> _ACTION ITEM_
Beginning at the line that contains "2.1 Where applicable, prices", write out each remaining line of the entries below exactly as it stands.

> _Dataset entries_
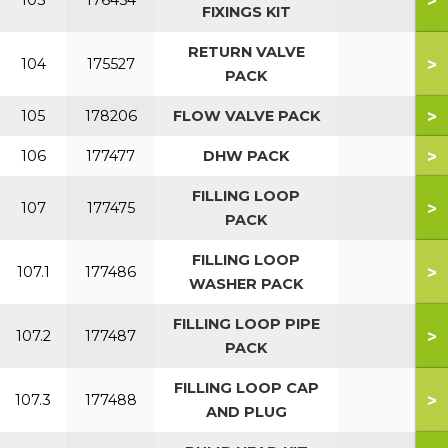
>
103
176454
FIXINGS KIT
RETURN VALVE
>
104
175527
PACK
>
105
178206
FLOW VALVE PACK
>
106
177477
DHW PACK
FILLING LOOP
>
107
177475
PACK
FILLING LOOP
>
107.1
177486
WASHER PACK
FILLING LOOP PIPE
>
107.2
177487
PACK
FILLING LOOP CAP
>
107.3
177488
AND PLUG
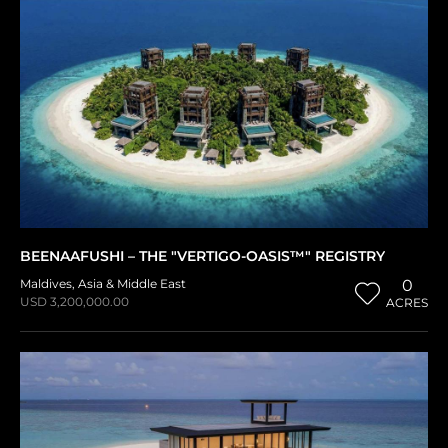
BEENAAFUSHI – THE "VERTIGO-OASIS™" REGISTRY
Maldives
,
Asia & Middle East
0
USD 3,200,000.00
ACRES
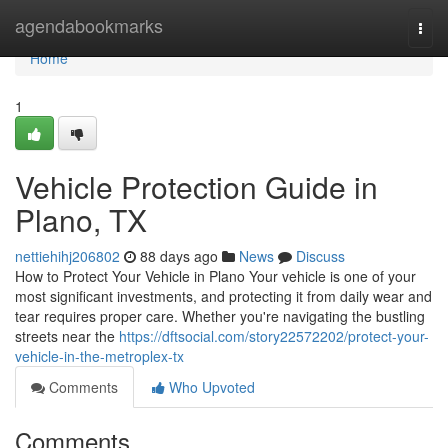
Home
agendabookmarks
Togg
navi
Home
1
Vehicle Protection Guide in
Plano, TX
nettiehihj206802
88 days ago
News
Discuss
How to Protect Your Vehicle in Plano Your vehicle is one of your
most significant investments, and protecting it from daily wear and
tear requires proper care. Whether you're navigating the bustling
streets near the
https://dftsocial.com/story22572202/protect-your-
vehicle-in-the-metroplex-tx
Comments
Who Upvoted
Comments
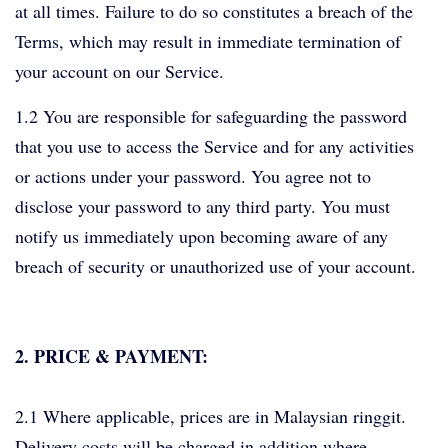
at all times. Failure to do so constitutes a breach of the
Terms, which may result in immediate termination of
your account on our Service.
1.2 You are responsible for safeguarding the password
that you use to access the Service and for any activities
or actions under your password. You agree not to
disclose your password to any third party. You must
notify us immediately upon becoming aware of any
breach of security or unauthorized use of your account.
2. PRICE & PAYMENT:
2.1 Where applicable, prices are in Malaysian ringgit.
Delivery costs will be charged in addition where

> _ANSWER BOX_
2.1 Where applicable, prices are in Malaysian ringgit.
Delivery costs will be charged in addition where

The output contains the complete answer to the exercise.